• _Exercise requirements_: Would you reproduce each line below exactly, leaving every picture out?

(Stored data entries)

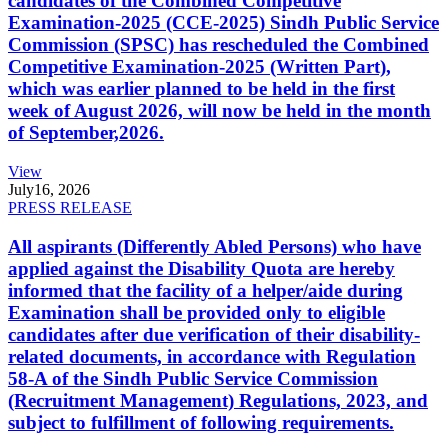
candidates of the Combined Competitive
Examination-2025 (CCE-2025) Sindh Public Service
Commission (SPSC) has rescheduled the Combined
Competitive Examination-2025 (Written Part),
which was earlier planned to be held in the first
week of August 2026, will now be held in the month
of September,2026.
View
July
16, 2026
PRESS RELEASE
All aspirants (Differently Abled Persons) who have
applied against the Disability Quota are hereby
informed that the facility of a helper/aide during
Examination shall be provided only to eligible
candidates after due verification of their disability-
related documents, in accordance with Regulation
58-A of the Sindh Public Service Commission
(Recruitment Management) Regulations, 2023, and
subject to fulfillment of following requirements.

• _Result below_:
candidates of the Combined Competitive
Examination-2025 (CCE-2025) Sindh Public Service
Commission (SPSC) has rescheduled the Combined
Competitive Examination-2025 (Written Part),
which was earlier planned to be held in the first
week of August 2026, will now be held in the month
of September,2026.
View
July
16, 2026
PRESS RELEASE
All aspirants (Differently Abled Persons) who have
applied against the Disability Quota are hereby
informed that the facility of a helper/aide during
Examination shall be provided only to eligible
candidates after due verification of their disability-
related documents, in accordance with Regulation
58-A of the Sindh Public Service Commission
(Recruitment Management) Regulations, 2023, and
subject to fulfillment of following requirements.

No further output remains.